Tymar, LLC v. Two Men and a Truck
Appellant Tymar, LLC filed an application with the Nebraska Public Service Commission seeking authority to operate as a common carrier of household goods in intrastate commerce. Appellees, other common carriers in the area, filed protests to Tymar's application. After a hearing, the Commission denied the application, determining that Tymar had failed to establish its prima facie case that it met the standards for approval of its application under the regulatory scheme imposed by Neb. Rev. Stat. 75-301. The district court affirmed. At issue on appeal was whether requests for admissions Tymar tendered to Appellees but which Appellees did not answer should have been deemed admitted under Neb. R. Civ. P. R. 36. The Supreme Court reversed, holding that the Commission erred when it did not give legal effect to the substance of the unanswered requests, and the district court erred as a matter of law when it failed to correct the Commission's rulings regarding these requests for admissions. Remanded with directions to reconsider Tymar's application.

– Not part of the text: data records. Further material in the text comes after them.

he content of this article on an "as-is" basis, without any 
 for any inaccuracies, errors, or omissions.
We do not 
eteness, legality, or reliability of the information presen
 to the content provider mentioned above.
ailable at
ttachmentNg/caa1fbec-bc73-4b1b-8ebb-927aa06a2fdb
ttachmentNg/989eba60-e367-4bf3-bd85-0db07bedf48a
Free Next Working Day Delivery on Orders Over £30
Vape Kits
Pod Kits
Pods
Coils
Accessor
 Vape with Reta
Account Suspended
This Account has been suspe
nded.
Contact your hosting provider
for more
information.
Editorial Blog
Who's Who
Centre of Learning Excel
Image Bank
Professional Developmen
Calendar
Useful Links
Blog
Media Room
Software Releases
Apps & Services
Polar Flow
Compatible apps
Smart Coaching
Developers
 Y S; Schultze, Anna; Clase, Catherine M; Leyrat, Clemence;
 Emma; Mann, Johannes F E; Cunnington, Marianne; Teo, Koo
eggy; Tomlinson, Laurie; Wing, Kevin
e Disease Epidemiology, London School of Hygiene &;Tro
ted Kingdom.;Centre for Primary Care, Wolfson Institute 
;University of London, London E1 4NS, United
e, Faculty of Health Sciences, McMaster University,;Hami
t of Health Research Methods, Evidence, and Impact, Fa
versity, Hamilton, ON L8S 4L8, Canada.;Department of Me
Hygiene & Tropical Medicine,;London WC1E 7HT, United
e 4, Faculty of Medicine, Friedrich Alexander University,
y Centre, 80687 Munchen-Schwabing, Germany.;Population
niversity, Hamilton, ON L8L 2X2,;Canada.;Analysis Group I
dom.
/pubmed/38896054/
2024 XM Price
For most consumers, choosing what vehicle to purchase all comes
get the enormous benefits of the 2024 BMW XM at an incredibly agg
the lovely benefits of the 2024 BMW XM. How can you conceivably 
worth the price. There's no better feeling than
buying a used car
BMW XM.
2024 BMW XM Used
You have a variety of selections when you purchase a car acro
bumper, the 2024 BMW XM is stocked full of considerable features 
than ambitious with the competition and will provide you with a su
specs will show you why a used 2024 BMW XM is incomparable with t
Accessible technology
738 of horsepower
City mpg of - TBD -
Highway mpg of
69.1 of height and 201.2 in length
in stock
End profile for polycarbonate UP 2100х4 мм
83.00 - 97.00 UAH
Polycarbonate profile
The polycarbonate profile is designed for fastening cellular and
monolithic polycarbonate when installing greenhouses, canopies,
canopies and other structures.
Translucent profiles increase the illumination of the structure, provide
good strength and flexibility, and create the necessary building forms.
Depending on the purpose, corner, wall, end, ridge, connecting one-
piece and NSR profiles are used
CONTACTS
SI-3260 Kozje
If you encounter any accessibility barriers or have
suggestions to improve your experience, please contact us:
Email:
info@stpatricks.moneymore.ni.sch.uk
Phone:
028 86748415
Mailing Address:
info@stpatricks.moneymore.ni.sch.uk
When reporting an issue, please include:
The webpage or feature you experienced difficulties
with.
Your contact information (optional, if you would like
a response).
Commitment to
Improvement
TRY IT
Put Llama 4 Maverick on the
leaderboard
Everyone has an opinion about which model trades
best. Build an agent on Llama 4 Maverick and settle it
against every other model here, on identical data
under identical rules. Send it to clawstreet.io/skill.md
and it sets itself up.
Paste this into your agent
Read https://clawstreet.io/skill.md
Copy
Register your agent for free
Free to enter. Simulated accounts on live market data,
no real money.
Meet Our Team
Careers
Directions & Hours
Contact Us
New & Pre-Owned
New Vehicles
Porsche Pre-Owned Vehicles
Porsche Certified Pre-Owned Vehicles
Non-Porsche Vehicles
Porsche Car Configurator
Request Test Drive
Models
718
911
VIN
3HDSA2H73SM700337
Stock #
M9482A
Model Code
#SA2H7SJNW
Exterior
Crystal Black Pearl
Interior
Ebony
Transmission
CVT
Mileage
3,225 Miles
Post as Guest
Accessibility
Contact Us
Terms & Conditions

Howsden v. Roper’s Real Estate Co.
Plaintiff Darlene Howsden was injured on premises that were leased to her employer by a legally distinct entity that was owned and operated by the same shareholders as her employer. Plaintiff sued Defendant, the entity that owned the premises, for negligence. The district court granted summary judgment to Defendant, concluding that Plaintiff's exclusive remedy was under the Nebraska Workers' Compensation Act. The Supreme Court reversed, holding that the district court erred in concluding that the exclusive remedy rule extended to Defendant because (1) Defendant was a legally separate entity from Plaintiff's employer, despite their corporate kinship, and there was no equitable basis to justify piercing the corporate veil between the two entities; and (2) therefore, Defendant was a third party to the employment relationship between Plaintiff and her employer, so Plaintiff's third-party claim against Defendant was not barred by the exclusive remedy provisions of the Act.